Winter 2022 Conservationist

Big Plans for Poplar Preserves

 

In 2019 the Forest Preserve District Board of Commissioners approved a plan that would guide developments over the next five years. The District inventoried its current holdings and compared them against similar agencies. It held meetings for the public, volunteers, staff, commissioners, and special-interest groups and conducted surveys. It gathered ideas from more than 6,500 people and looked at national, state, and regional trends. In the end, the Board of Commissioners approved 32 certified projects and 15 initiatives. Two of the certified projects are at Willowbrook Wildlife Center and Mayslake Peabody Estate, some of the District’s most popular sites.

Since 1956 the Forest Preserve District has been taking care of injured and orphaned native wildlife at its Willowbrook Wildlife Center. Over the decades the center has seen a dramatic increase in the number of patients it sees each year, from a few hundred at its onset to now over 10,000.

But the aging visitor center has been unable to keep up with the growing needs of 21st century visitors, patients, and programs. In fact, the visitor center has not reopened to the public since closing for the COVID-19 lockdown because every square inch has been converted into treatment areas.

In 2011 the District took the first step toward an updated Willowbrook Wildlife Center by adopting a plan to guide the center’s development over the next several years. As part of the first phase, between 2013 and 2021 the District expanded the parking lot, built a new animal rehabilitation building, and installed a 72.2-kilowatt solar array.

Now the District is ready to take on the next — and more involved — phase. Although research and public opinion helped develop initial plans, guidelines from the National Wildlife Rehabilitator Association and the International Wildlife Rehabilitation Council on housing and exhibiting rehabilitating wildlife changed significantly in the ensuing years, requiring the District to reassess some of its goals. It presented its updated ideas to the public last fall and gathered opinions via three open houses, surveys, and online comments.

When completed, the re-envisioned Willowbrook Wildlife Center will feature a 32,000-square-foot clinic and visitor center with expanded indoor rehabilitation areas and exhibits that will give visitors behind-the-scenes looks at the treatment process. Outside, expanded naturalized areas will give recovering animals quiet, stress-free places to recuperate and offer visitors camouflaged observation windows where they can discreetly view the animals. A welcome plaza, an outdoor classroom, and activity spaces showing how to attract and live in harmony with wildlife will round off the improvements.

This will be by far one of the Forest Preserve District’s largest capital projects but one that adheres closely to the missions of both the District and the center. Construction is expected to start in 2022 and be completed by the end of 2024.

Mayslake Peabody Estate, another certified master-plan project, will receive a significant face-lift in 2022. Designed by renowned Chicago architect Benjamin H. Marshal, the Tudor Revival-style Mayslake Hall is on the National Register of Historic Places and is one of the last remaining examples of the country estates that dotted DuPage County between 1880 and 1924. In 1926, the estate was sold to the Franciscan Province of the Sacred Heart, who operated the estate as a retreat house, adding a retreat wing and chapel to the west side of the mansion. The District, via a publicly approved referendum, purchased the estate from the Franciscans in 1993.

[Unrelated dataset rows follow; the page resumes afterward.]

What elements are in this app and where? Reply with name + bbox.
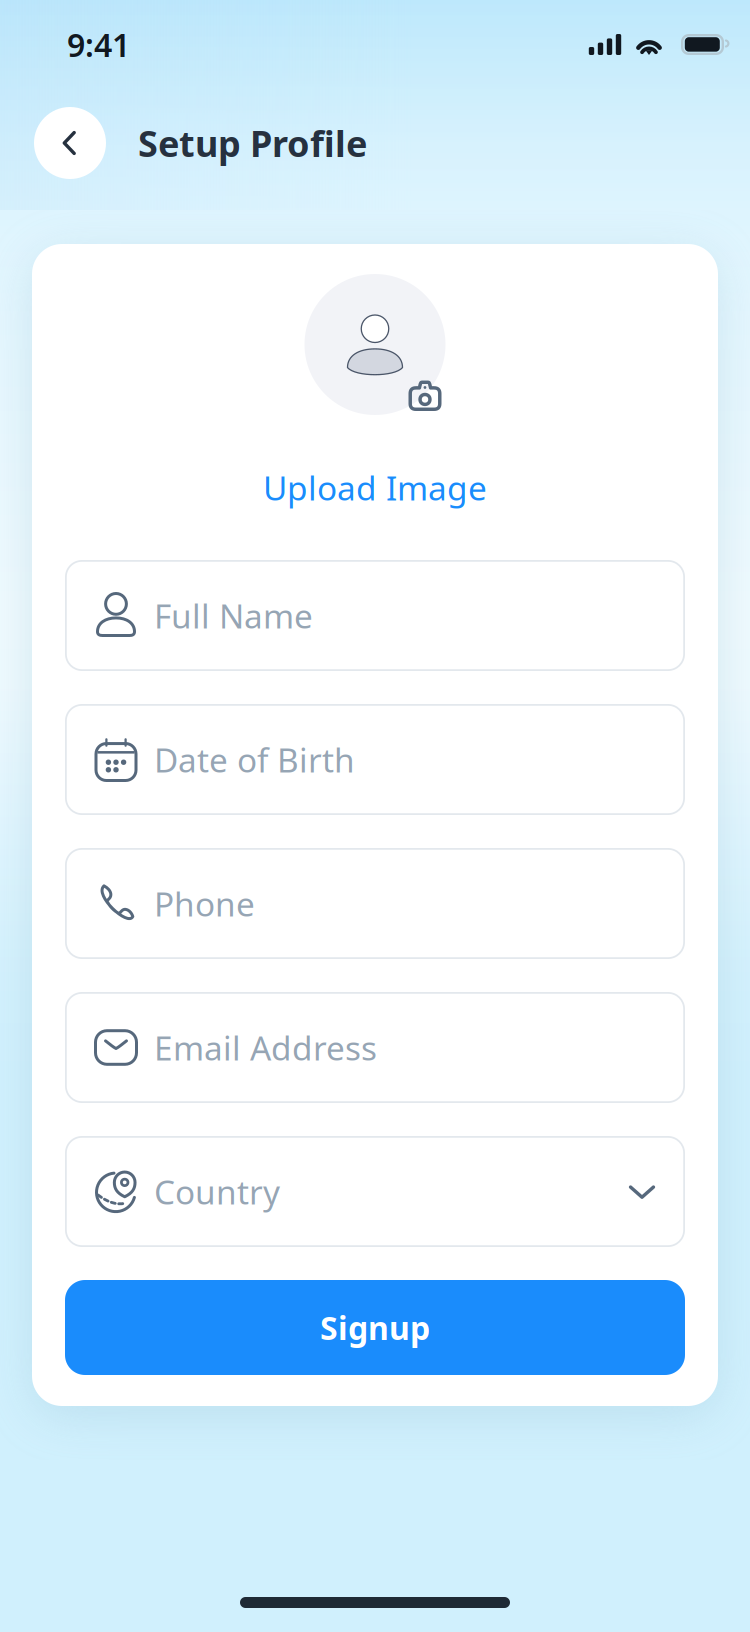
button[interactable]: Country — [65, 1136, 685, 1247]
button[interactable]: Upload Image — [263, 465, 487, 510]
staticText: Signup — [320, 1306, 430, 1349]
button[interactable]: Signup — [65, 1280, 685, 1375]
staticText: Country — [154, 1169, 280, 1214]
button[interactable]: Phone — [65, 848, 685, 959]
button[interactable]: Full Name — [65, 560, 685, 671]
button[interactable]: Email Address — [65, 992, 685, 1103]
staticText: 9:41 — [67, 23, 130, 66]
staticText: Setup Profile — [138, 119, 367, 167]
button[interactable]: Back — [34, 107, 106, 179]
staticText: Full Name — [154, 593, 313, 638]
staticText: Email Address — [154, 1025, 377, 1070]
staticText: Date of Birth — [154, 737, 355, 782]
staticText: Upload Image — [263, 465, 487, 510]
staticText: Phone — [154, 881, 255, 926]
button[interactable]: Date of Birth — [65, 704, 685, 815]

The mansion is nearly 100 years old, and many of the original materials used in its construction are in need of repair or replacement to ensure the building can remain a center for cultural and nature-based programs.

In 2020, the District hired an architectural consultant to identify structural issues and material deficiencies that were contributing to water damage and other threats. The assessment determined that addressing major issues with the exterior — the roof, wood and stucco façades, brick and limestone masonry, foundation, surrounding site drainage — would be necessary if the Forest Preserve District wanted to maintain the structural integrity of the historic house. The work should begin in spring 2022 and wrap up in early 2023. The hall will need to close to the public during some of this time, but updates will be posted on dupageforest.org.

To fund these and other approved master plan projects the Board of Commissioners approved the issuance of $40 million in bonds. Because the District is in strong financial shape with sufficient bonding capacity and an excellent credit rating it can issue the bonds without causing an increase in annual property taxes. The District will be able to not only complete these two major projects but also fund additional land acquisitions and smaller capital projects.

Big things are on the horizon for both Willowbrook Wildlife Center and Mayslake Peabody Estate, and we know old fans and new will be thrilled with the results!